The Tale of the Scale|
Do you have what it takes to succeed as an inventor? Solly Angel does and he documents it convincingly in this tale of his journey from idea to final sell out . . . and beyond. Like many inventors he really didn't start out to be an inventor. But one day he had an idea and instead of doing the usual, forgetting it completely in 5 minutes or less, he thought about how to accomplish his vision. Then he built a prototype and tested it. Unfortunately, as with many a first prototype before it, it didn't work! Even more unfortunately Solly decided he was not going to be stopped by such an initial failure. And therein started the journey that would take him on numerous international trips, bury him in endless hours of research and testing, require the careful (and occasionally not so careful) selection of assistants and strategic partners, and make him a bona fide expert in a field he hadn't even heard of before he started.
Solly had the idea of a portable bathroom scale--only it would be a quarter-inch thick and weigh less than one pound. There was, of course, just one little problem. He didn't have any idea how to do that. Sixteen years later in this book he reflects: "I must have contemplated that scale on the teak floor with a rather immature frame of mind, entirely oblivious to any risk that lay ahead. The possibility that I could fail or that I was not the right man for the job never occurred to me. I did not feel humbled by my total ignorance, nor did I feel like an outsider. 'If I put my mind to it, it will eventually succumb.' I told myself, without giving much thought to my limitations, which were many."
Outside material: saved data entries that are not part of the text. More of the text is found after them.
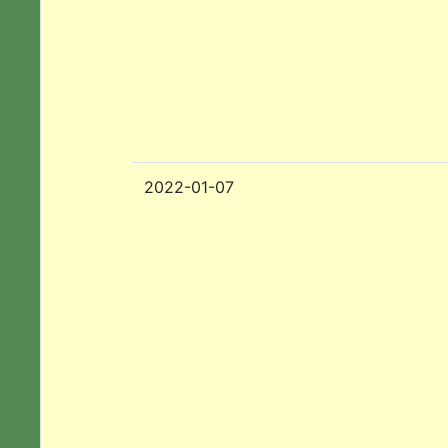
2022-01-07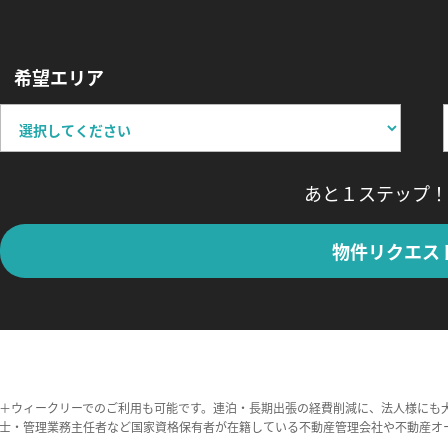
希望エリア
あと１ステップ！
物件リクエス
＋ウィークリーでのご利用も可能です。連泊・長期出張の経費削減に、法人様にも
士・管理業務主任者など国家資格保有者が在籍している不動産管理会社や不動産オ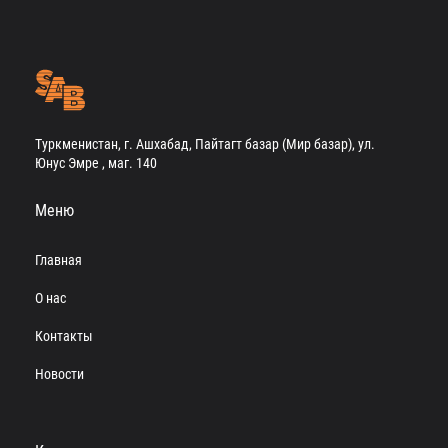
Туркменистан, г. Ашхабад, Пайтагт базар (Мир базар), ул.
Юнус Эмре , маг. 140
Меню
Главная
О нас
Контакты
Новости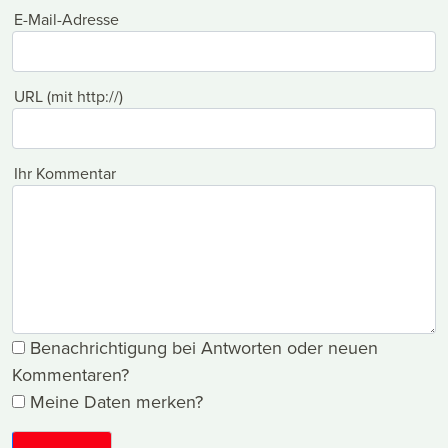
E-Mail-Adresse
URL (mit http://)
Ihr Kommentar
Benachrichtigung bei Antworten oder neuen
Kommentaren?
Meine Daten merken?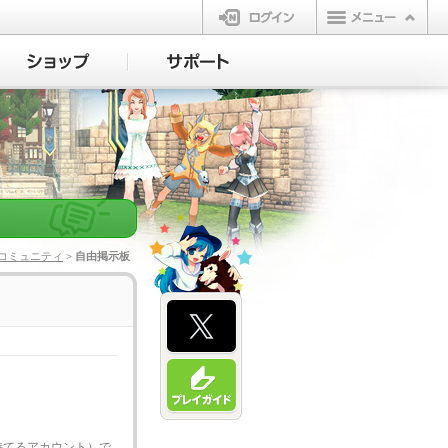
ログイン
コミュニティ
> 自由掲示板
持てるアカウント）で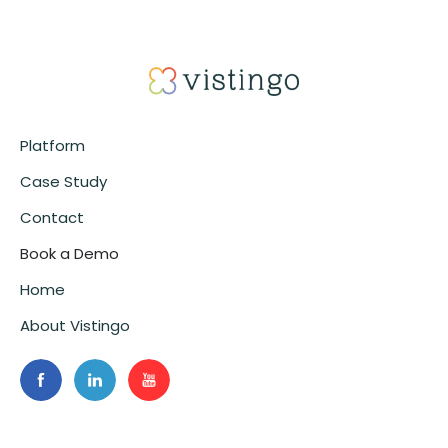
Platform
Case Study
Contact
Book a Demo
Home
About Vistingo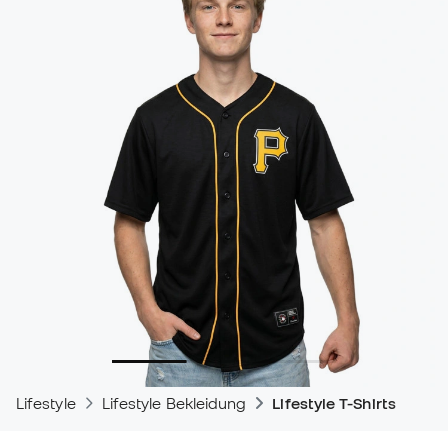
Lifestyle
Lifestyle Bekleidung
Lifestyle T-Shirts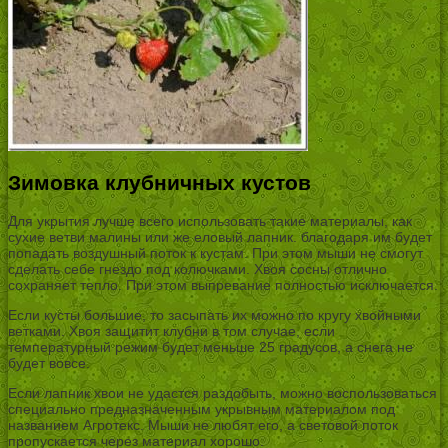
Зимовка клубничных кустов
Для укрытия лучше всего использовать такие материалы, как
сухие ветви малины или же еловый лапник. благодаря им будет
попадать воздушный поток к кустам. При этом мыши не смогут
сделать себе гнездо под колючками. Хвоя сосны отлично
сохраняет тепло. При этом выпревание полностью исключается.
Если кусты большие, то засыпать их можно по кругу хвойными
ветками. Хвоя защитит клубни в том случае, если
температурный режим будет меньше 25 градусов, а снега не
будет вовсе.
Если лапник хвои не удастся раздобыть, можно воспользоваться
специально предназначенным укрывным материалом под
названием Агротекс. Мыши не любят его, а световой поток
пропускается через материал хорошо.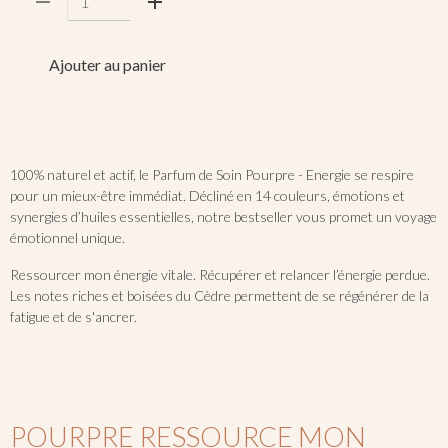
Ajouter au panier
parfum
soin
concentre
detente
100% naturel et actif, le Parfum de Soin Pourpre - Energie se respire
pour un mieux-être immédiat. Décliné en 14 couleurs, émotions et
synergies d’huiles essentielles, notre bestseller vous promet un voyage
émotionnel unique.
Ressourcer mon énergie vitale. Récupérer et relancer l’énergie perdue.
Les notes riches et boisées du Cèdre permettent de se régénérer de la
fatigue et de s'ancrer.
POURPRE RESSOURCE MON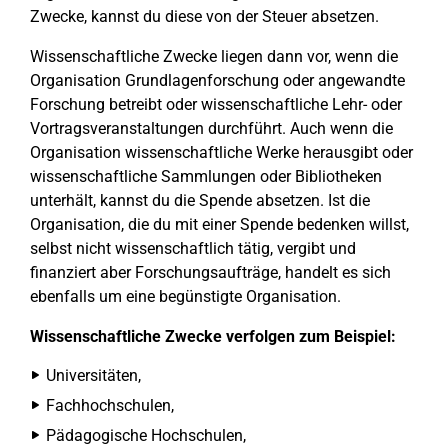
Zwecke, kannst du diese von der Steuer absetzen.
Wissenschaftliche Zwecke liegen dann vor, wenn die
Organisation Grundlagenforschung oder angewandte
Forschung betreibt oder wissenschaftliche Lehr- oder
Vortragsveranstaltungen durchführt. Auch wenn die
Organisation wissenschaftliche Werke herausgibt oder
wissenschaftliche Sammlungen oder Bibliotheken
unterhält, kannst du die Spende absetzen. Ist die
Organisation, die du mit einer Spende bedenken willst,
selbst nicht wissenschaftlich tätig, vergibt und
finanziert aber Forschungsaufträge, handelt es sich
ebenfalls um eine begünstigte Organisation.
Wissenschaftliche Zwecke verfolgen zum Beispiel:
Universitäten,
Fachhochschulen,
Pädagogische Hochschulen,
Persistence pays though. Or at least it eventually, sometimes, brings positive results. He discovered, after a number of failed prototypes, some discussion with engineers, and some library research, that what he really needed was something called a "load cell." There were just two little problems: 1) a load cell such as he needed didn't exist and 2) if it had existed the final scale's price would have had to be well over $2,000 to recover the costs. That was a little beyond the acceptable price for either a bathroom "necessity" or a travel desire. Undaunted, Solly realized that the solution was simplicity itself--invent a load cell that cost essentially pennies to make.
Nine years, with at least seven patents in several countries later, with considerable threading through the minefield of the prior art, numerous failed and successful experiments, and an occasional lucky break, negotiations were entered into for a licensing deal. . . Will the final commercializable design be completed? Will a patent be infringed? Will there be a lawsuit? Will the dream of seeing the scale on the market be realized? Will the long hoped for million dollar payoff come? Is the story even over yet? . . .
This book is a great read even for non-inventors. And for inventors it tells the tale of an exceptional journey both typical of the ups and downs of inventing and atypical of the scope of the effort completed. Do you have what it takes to be a successful inventor?